Saturday Sep 28, 2024

Storm Chasing Advice: Don’t Be North Of The Tornado

The Rundown

Storm chasing is fun, I get it. The rush of being near some of the most powerful phenomena mother nature produces. Seeing the beauty of that perfect structure or getting that perfect look at a wedge tornado. I’ve stood outside watching storms when maybe I shouldn’t have, I deeply understand the appeal.

The thing is when you’re chasing these powerful storms, you need to have some idea about storm behavior and deviant motions. On Wednesday night, a powerful tornado was ongoing south of Vernon, TX near a little town called Lockett. As it approached that town, it made a hard “left” turn. This meant the tornado went from following the parent storm almost due east to going due north and even NW by the time it fully occluded.

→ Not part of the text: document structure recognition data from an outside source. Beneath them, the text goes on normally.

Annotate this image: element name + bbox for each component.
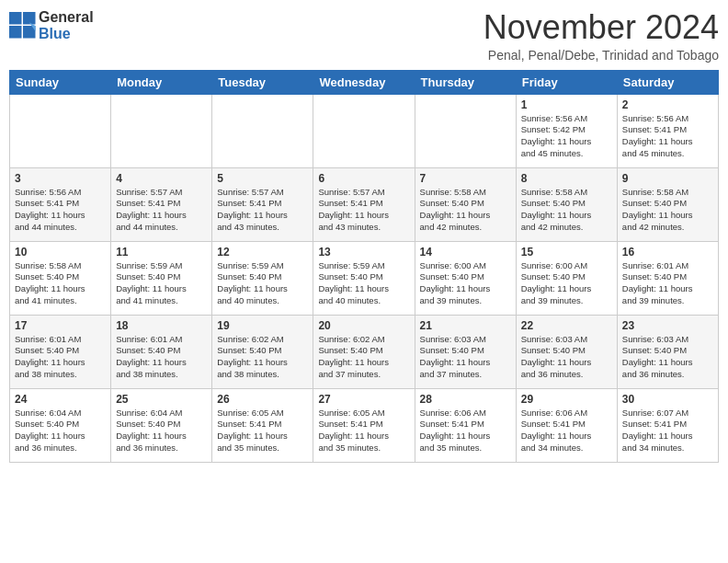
svg-rect-1: [23, 12, 36, 25]
day-number: 17: [15, 319, 106, 332]
title-block: November 2024 Penal, Penal/Debe, Trinida…: [483, 9, 719, 63]
day-info: Sunrise: 6:04 AM Sunset: 5:40 PM Dayligh…: [116, 408, 207, 454]
logo: General Blue: [9, 9, 94, 41]
calendar-cell: 23Sunrise: 6:03 AM Sunset: 5:40 PM Dayli…: [617, 315, 718, 388]
day-number: 29: [521, 393, 612, 406]
day-number: 28: [420, 393, 511, 406]
day-info: Sunrise: 6:06 AM Sunset: 5:41 PM Dayligh…: [521, 408, 612, 454]
calendar-day-header: Sunday: [10, 70, 111, 94]
day-number: 14: [420, 246, 511, 259]
day-info: Sunrise: 6:03 AM Sunset: 5:40 PM Dayligh…: [420, 334, 511, 381]
day-info: Sunrise: 6:07 AM Sunset: 5:41 PM Dayligh…: [622, 408, 713, 454]
day-info: Sunrise: 5:58 AM Sunset: 5:40 PM Dayligh…: [521, 187, 612, 234]
calendar-cell: 28Sunrise: 6:06 AM Sunset: 5:41 PM Dayli…: [415, 388, 516, 462]
calendar-cell: 6Sunrise: 5:57 AM Sunset: 5:41 PM Daylig…: [313, 167, 415, 241]
svg-rect-2: [9, 26, 22, 39]
calendar-cell: 24Sunrise: 6:04 AM Sunset: 5:40 PM Dayli…: [10, 388, 111, 462]
day-number: 27: [318, 393, 409, 406]
day-number: 1: [521, 98, 612, 111]
calendar-cell: 19Sunrise: 6:02 AM Sunset: 5:40 PM Dayli…: [212, 315, 313, 388]
day-info: Sunrise: 5:57 AM Sunset: 5:41 PM Dayligh…: [318, 187, 409, 234]
day-number: 25: [116, 393, 207, 406]
calendar-day-header: Friday: [516, 70, 617, 94]
calendar-cell: [313, 94, 415, 167]
calendar-cell: 17Sunrise: 6:01 AM Sunset: 5:40 PM Dayli…: [10, 315, 111, 388]
day-info: Sunrise: 6:02 AM Sunset: 5:40 PM Dayligh…: [217, 334, 308, 381]
calendar-cell: 22Sunrise: 6:03 AM Sunset: 5:40 PM Dayli…: [516, 315, 617, 388]
day-number: 5: [217, 172, 308, 185]
location-subtitle: Penal, Penal/Debe, Trinidad and Tobago: [483, 48, 719, 63]
day-info: Sunrise: 5:57 AM Sunset: 5:41 PM Dayligh…: [217, 187, 308, 234]
day-info: Sunrise: 6:06 AM Sunset: 5:41 PM Dayligh…: [420, 408, 511, 454]
day-info: Sunrise: 5:57 AM Sunset: 5:41 PM Dayligh…: [116, 187, 207, 234]
logo-text: General Blue: [39, 9, 94, 41]
calendar-header-row: SundayMondayTuesdayWednesdayThursdayFrid…: [10, 70, 719, 94]
calendar-cell: 8Sunrise: 5:58 AM Sunset: 5:40 PM Daylig…: [516, 167, 617, 241]
calendar-cell: 7Sunrise: 5:58 AM Sunset: 5:40 PM Daylig…: [415, 167, 516, 241]
day-info: Sunrise: 5:56 AM Sunset: 5:41 PM Dayligh…: [15, 187, 106, 234]
day-info: Sunrise: 6:02 AM Sunset: 5:40 PM Dayligh…: [318, 334, 409, 381]
calendar-cell: 13Sunrise: 5:59 AM Sunset: 5:40 PM Dayli…: [313, 241, 415, 315]
page-header: General Blue November 2024 Penal, Penal/…: [9, 9, 719, 63]
calendar-cell: [212, 94, 313, 167]
calendar-cell: [415, 94, 516, 167]
calendar-cell: 5Sunrise: 5:57 AM Sunset: 5:41 PM Daylig…: [212, 167, 313, 241]
calendar-cell: 26Sunrise: 6:05 AM Sunset: 5:41 PM Dayli…: [212, 388, 313, 462]
day-info: Sunrise: 5:56 AM Sunset: 5:42 PM Dayligh…: [521, 113, 612, 160]
day-info: Sunrise: 5:58 AM Sunset: 5:40 PM Dayligh…: [622, 187, 713, 234]
day-number: 16: [622, 246, 713, 259]
calendar-cell: 1Sunrise: 5:56 AM Sunset: 5:42 PM Daylig…: [516, 94, 617, 167]
calendar-day-header: Wednesday: [313, 70, 415, 94]
day-info: Sunrise: 6:05 AM Sunset: 5:41 PM Dayligh…: [217, 408, 308, 454]
calendar-cell: 29Sunrise: 6:06 AM Sunset: 5:41 PM Dayli…: [516, 388, 617, 462]
calendar-cell: 20Sunrise: 6:02 AM Sunset: 5:40 PM Dayli…: [313, 315, 415, 388]
day-info: Sunrise: 6:00 AM Sunset: 5:40 PM Dayligh…: [420, 260, 511, 307]
day-info: Sunrise: 6:03 AM Sunset: 5:40 PM Dayligh…: [622, 334, 713, 381]
calendar-cell: 2Sunrise: 5:56 AM Sunset: 5:41 PM Daylig…: [617, 94, 718, 167]
calendar-cell: 3Sunrise: 5:56 AM Sunset: 5:41 PM Daylig…: [10, 167, 111, 241]
day-number: 15: [521, 246, 612, 259]
calendar-cell: 16Sunrise: 6:01 AM Sunset: 5:40 PM Dayli…: [617, 241, 718, 315]
calendar-cell: 11Sunrise: 5:59 AM Sunset: 5:40 PM Dayli…: [111, 241, 212, 315]
calendar-week-row: 3Sunrise: 5:56 AM Sunset: 5:41 PM Daylig…: [10, 167, 719, 241]
logo-general: General: [39, 9, 94, 26]
day-number: 23: [622, 319, 713, 332]
day-info: Sunrise: 6:01 AM Sunset: 5:40 PM Dayligh…: [622, 260, 713, 307]
day-number: 21: [420, 319, 511, 332]
calendar-cell: 14Sunrise: 6:00 AM Sunset: 5:40 PM Dayli…: [415, 241, 516, 315]
calendar-day-header: Monday: [111, 70, 212, 94]
day-info: Sunrise: 5:56 AM Sunset: 5:41 PM Dayligh…: [622, 113, 713, 160]
day-info: Sunrise: 5:59 AM Sunset: 5:40 PM Dayligh…: [318, 260, 409, 307]
calendar-table: SundayMondayTuesdayWednesdayThursdayFrid…: [9, 70, 719, 463]
day-info: Sunrise: 6:00 AM Sunset: 5:40 PM Dayligh…: [521, 260, 612, 307]
day-number: 8: [521, 172, 612, 185]
calendar-day-header: Saturday: [617, 70, 718, 94]
day-number: 12: [217, 246, 308, 259]
calendar-cell: 4Sunrise: 5:57 AM Sunset: 5:41 PM Daylig…: [111, 167, 212, 241]
calendar-week-row: 1Sunrise: 5:56 AM Sunset: 5:42 PM Daylig…: [10, 94, 719, 167]
day-number: 7: [420, 172, 511, 185]
day-info: Sunrise: 6:05 AM Sunset: 5:41 PM Dayligh…: [318, 408, 409, 454]
day-info: Sunrise: 5:58 AM Sunset: 5:40 PM Dayligh…: [15, 260, 106, 307]
logo-icon: [9, 12, 37, 40]
calendar-cell: 10Sunrise: 5:58 AM Sunset: 5:40 PM Dayli…: [10, 241, 111, 315]
day-number: 4: [116, 172, 207, 185]
calendar-cell: 30Sunrise: 6:07 AM Sunset: 5:41 PM Dayli…: [617, 388, 718, 462]
calendar-cell: [111, 94, 212, 167]
day-info: Sunrise: 5:59 AM Sunset: 5:40 PM Dayligh…: [116, 260, 207, 307]
svg-rect-0: [9, 12, 22, 25]
day-info: Sunrise: 5:59 AM Sunset: 5:40 PM Dayligh…: [217, 260, 308, 307]
calendar-week-row: 17Sunrise: 6:01 AM Sunset: 5:40 PM Dayli…: [10, 315, 719, 388]
day-number: 13: [318, 246, 409, 259]
day-number: 22: [521, 319, 612, 332]
calendar-cell: 21Sunrise: 6:03 AM Sunset: 5:40 PM Dayli…: [415, 315, 516, 388]
day-info: Sunrise: 6:04 AM Sunset: 5:40 PM Dayligh…: [15, 408, 106, 454]
day-info: Sunrise: 6:03 AM Sunset: 5:40 PM Dayligh…: [521, 334, 612, 381]
day-number: 26: [217, 393, 308, 406]
day-number: 19: [217, 319, 308, 332]
logo-blue: Blue: [39, 26, 94, 42]
day-number: 20: [318, 319, 409, 332]
day-number: 30: [622, 393, 713, 406]
calendar-week-row: 10Sunrise: 5:58 AM Sunset: 5:40 PM Dayli…: [10, 241, 719, 315]
day-number: 6: [318, 172, 409, 185]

Numerous chasers were positioned north of the storm, with no way to get off the road. A tour van ended up being hit by the tornado. Thankfully, no one was seriously hurt or killed but that is a mistake that will get someone killed at some point.

Deviant Motion Will Turn That Tornado Into You

@TTrogdon with good chasing advice

Tornadoes, especially near the end of their life cycle, will tend to turn “left” relative to their previous motion. This typically happens as the tornado separates from the parent storm and is pushed by the low level winds. In the northern hemisphere, you’re typically going to have winds out of the south at the lower levels when tornadoes are on going. They need to eat warm air, and that’s where the warm air comes from. The point is, at some point, a mature tornado is going to turn “left” when it reaches the end of its life cycle. The thing is, it will often still be a robust circulation when it starts the deviant motion.

The rotation path of the Lockett tornado on 5/4/22. Source: @DualDoppler

The North Side Puts You In The Precipitation Core

Knowing that tornadoes will tend to turn left, why in the world would you be where these red dots (chaser locations) are?

Red dots are storm chaser locations. Those circled made a bad decision.

Also, look at how they’re all in the precipitation core. This means they can’t even see if the tornado is turned without using radar. There’s also going to be some delay between when a tornado turned and when you can access the radar scan. Making it even worse, there is hail in that precipitation core. This is good news for the auto glass guy, but bad news for your car.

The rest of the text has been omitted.